I stood by her feet a bit perplexed, looking down at the form of a person that just didn’t seem real. She looked more mannequin-like than anything. It was just weird.
My sergeant, who had been a cop forever and had a gigantic mustache to prove it, leaned in from behind me and looked over my shoulder. He just let out a single matter of fact, “Heh,” and then a, “Whelp, she’s dead. See ya, kid.” He turned on his heels and was out the door, off to go do whatever salty midnight sergeants do.
Not knowing what else to do, I bent down and turned off the hair dryer, leaving me and the dead body in an uncomfortable silence. I updated Dispatch and requested the medical examiner and then the waiting game started. It was going to be a while. For the next two and a half hours I stood in awkward silence, occasionally looking around the room I noticed a handheld mirror with a line of white powder on it resting on the nightstand, and then, of course, the endless clutter. At times my mind wandered, but suddenly snapped back as some slight movement had caught my eye. Did she move? I couldn’t be sure.

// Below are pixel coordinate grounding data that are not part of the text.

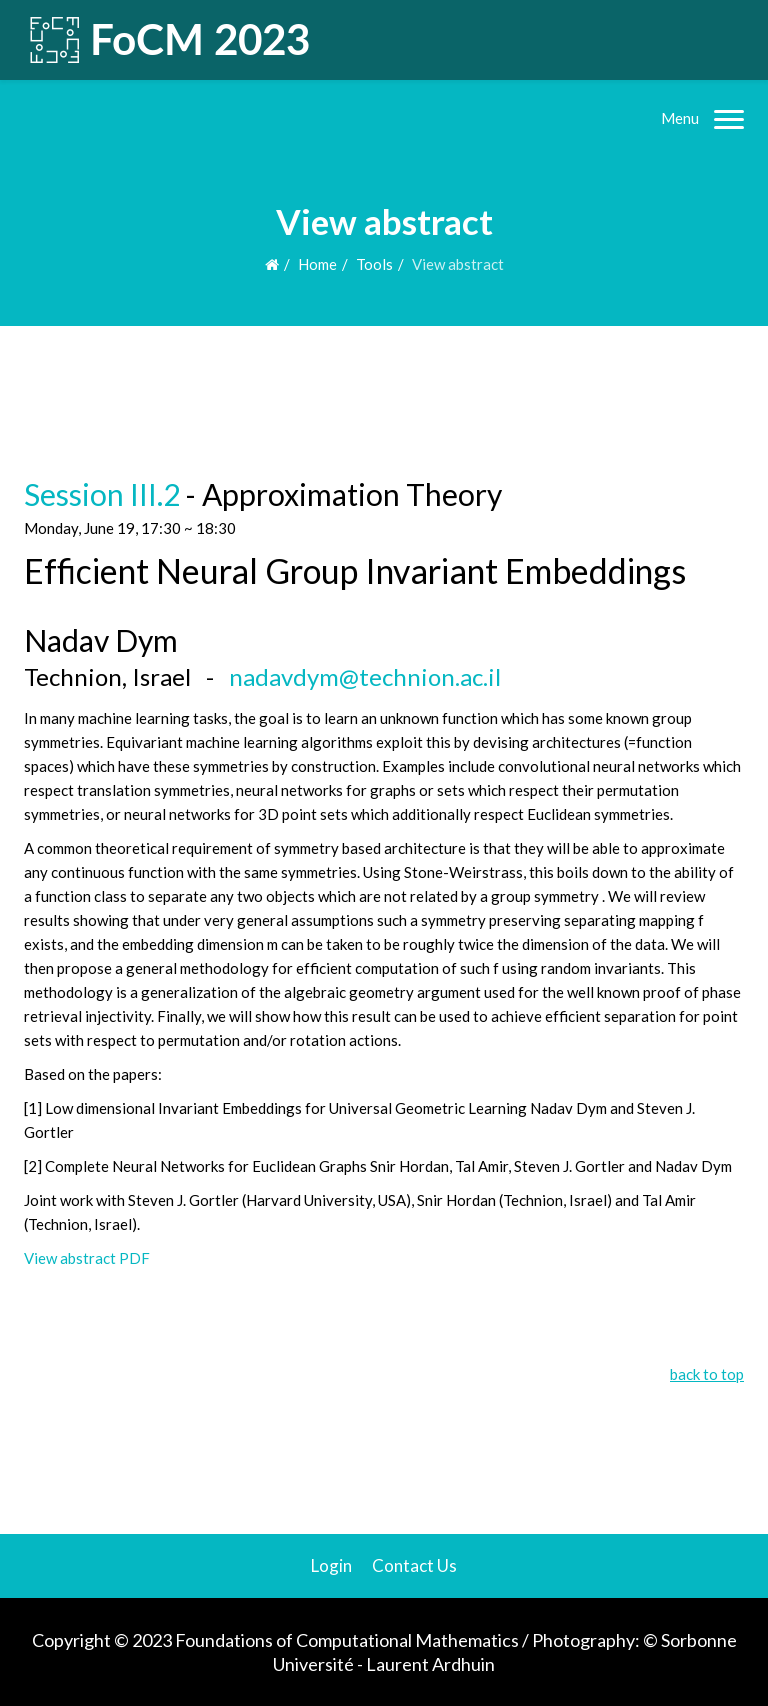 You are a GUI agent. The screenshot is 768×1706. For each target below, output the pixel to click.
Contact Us (414, 1565)
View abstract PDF (87, 1258)
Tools (374, 264)
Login (331, 1565)
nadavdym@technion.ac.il (365, 676)
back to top (707, 1374)
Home (317, 264)
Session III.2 (102, 494) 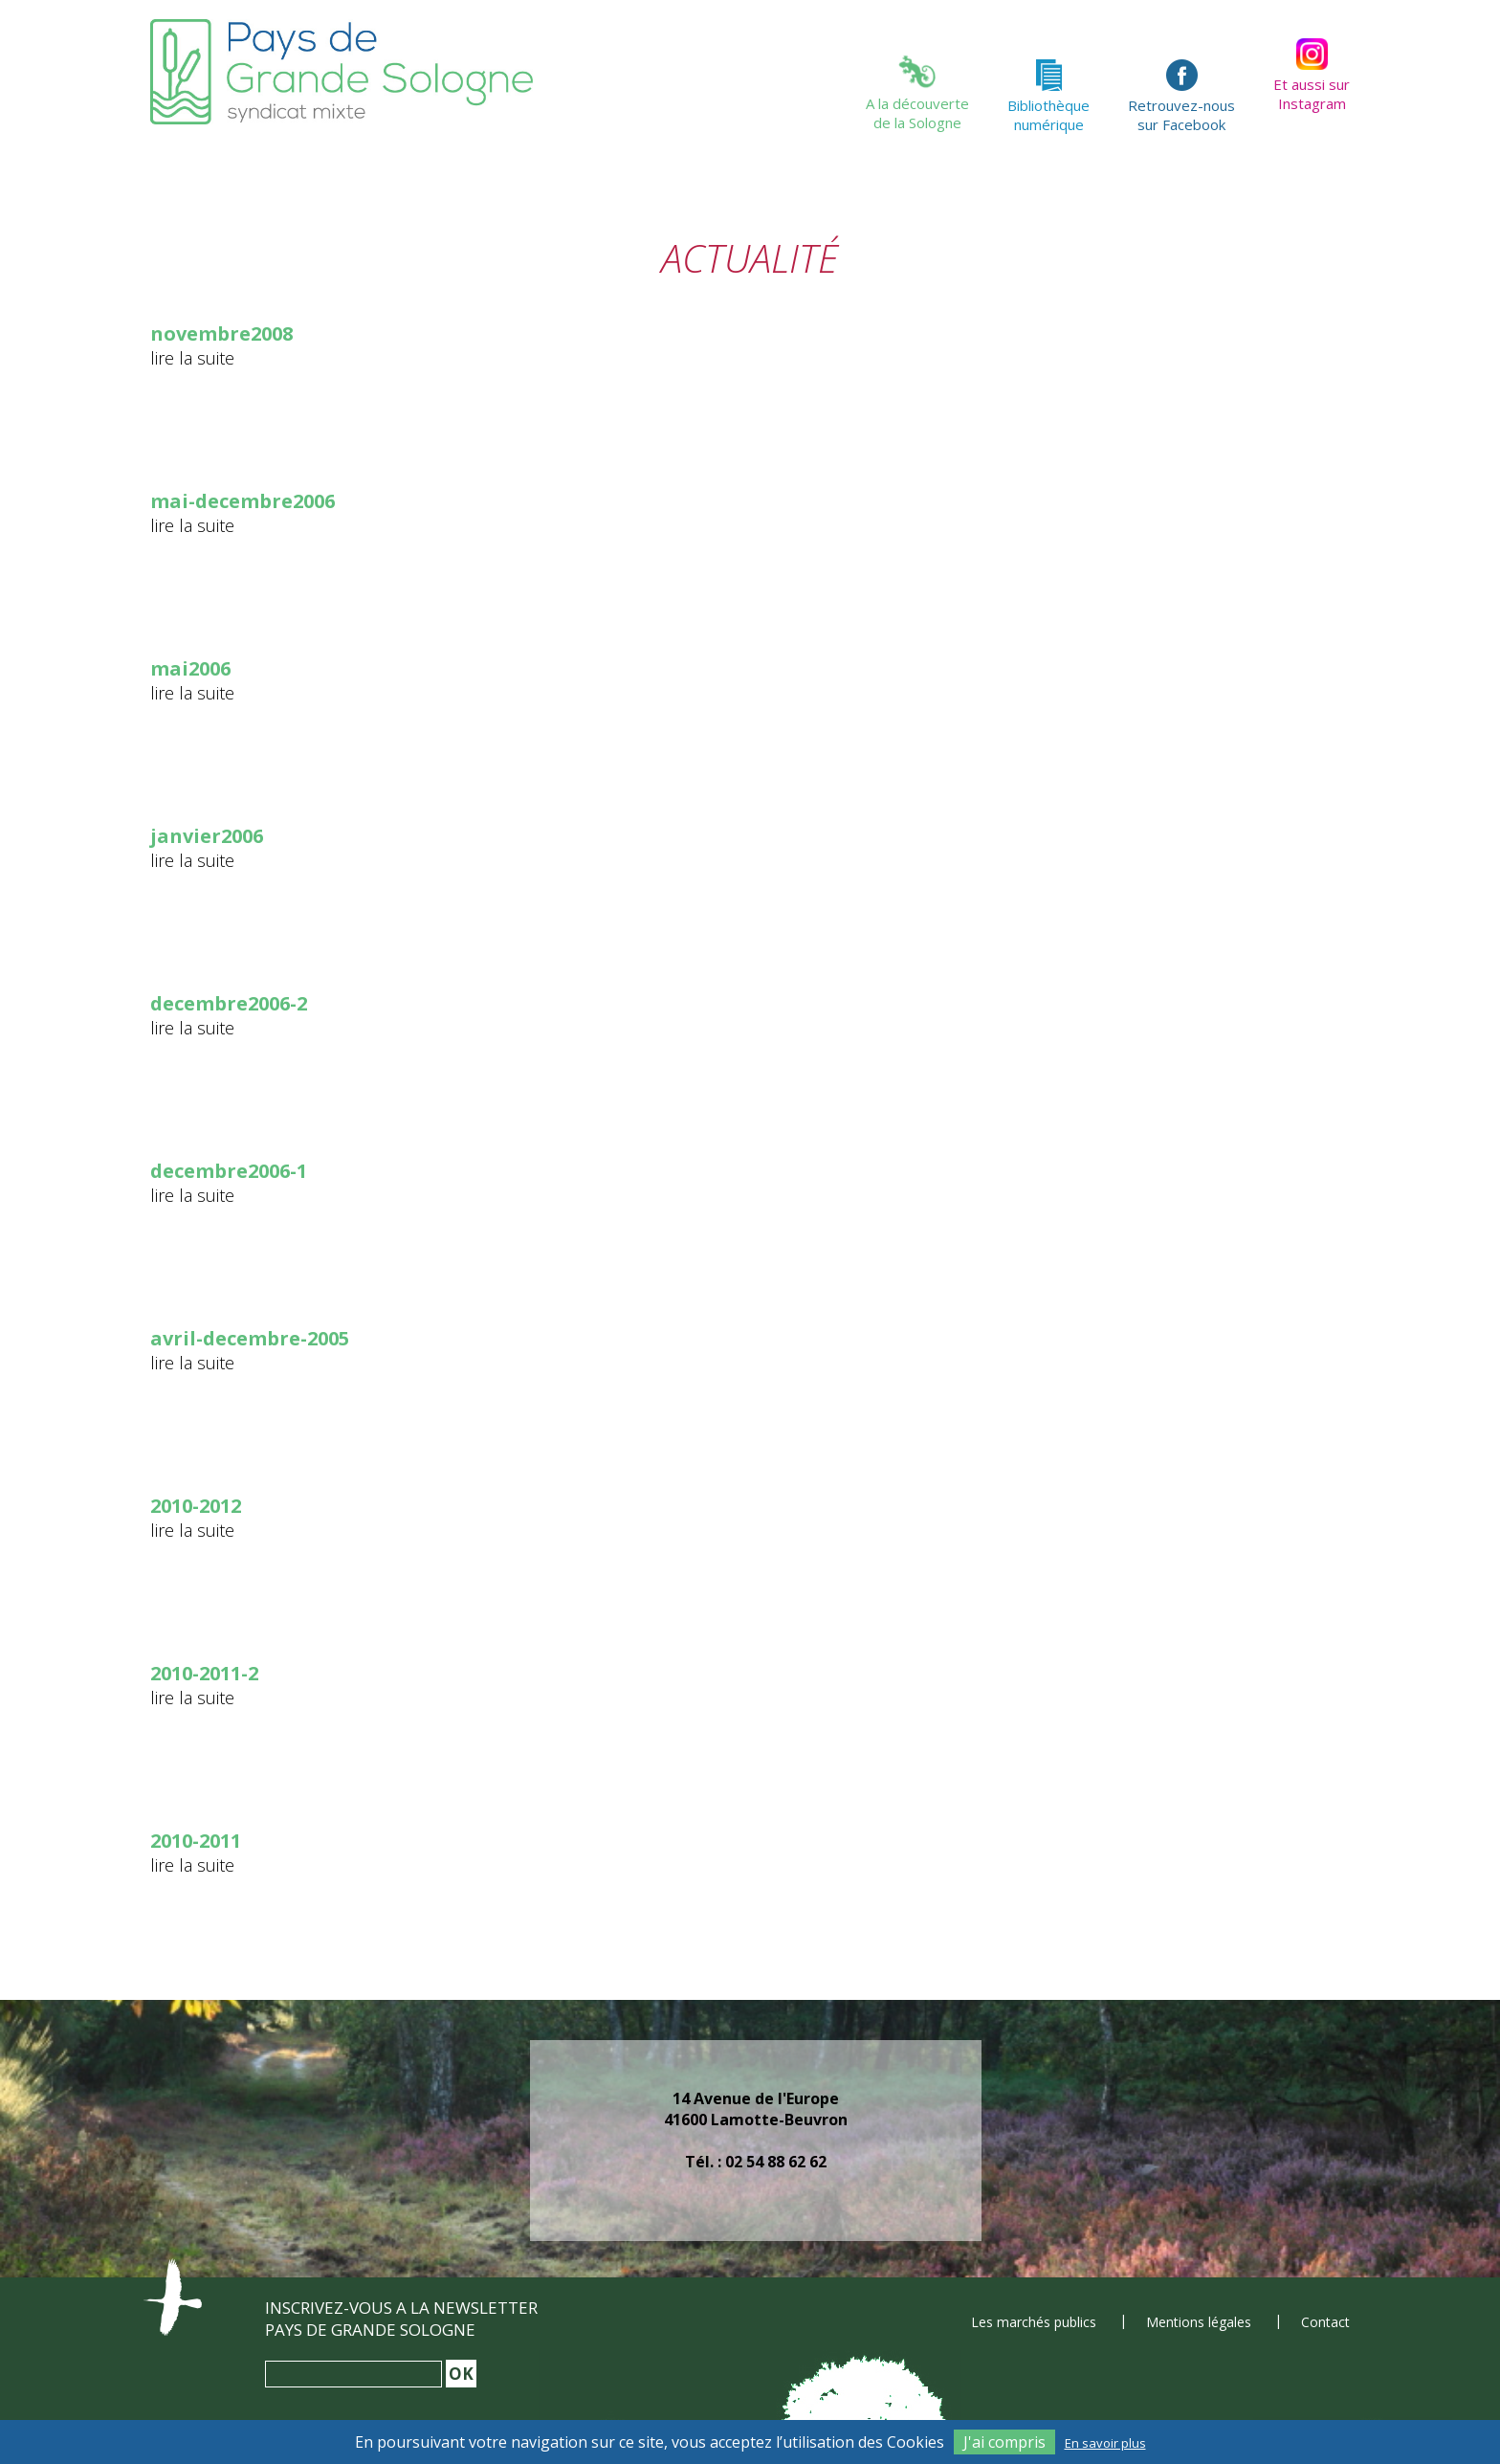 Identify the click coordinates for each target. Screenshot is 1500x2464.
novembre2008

I stared down at her, staying extra still and extra quiet so she wouldn’t think I was looking. But as long as I stood still and stared at her I saw no such movement. I could have sworn…
Then And Now
This went on for the duration of my stay in that trailer, both my mind and my eyes playing tricks on me. When the medical examiner finally showed up I acted as if I had seen hundreds of bodies, shrugging off the past several hours like I had been waiting at the DMV. And then I had to touch it — the body — in order to help the M.E. get it into the bag and zipper it up. You never realize how warm a live human body actually is until you touch a dead one. You wouldn’t think it’s that much different, but oh, let me tell you, it’s a lot different. It was weird and unsettling, I’m not going to lie.
And now, 20 years and hundreds of actual bodies later, it’s a whole lot more normal in an abnormal kind of way. You get used to it. And though all the ones between then and now have in a way blurred together, you never forget your first.
__________________________
- Do you remember your first dead body?
- What was that experience like for you?
- What’s it like now?
- What advice would you give the old you if you could?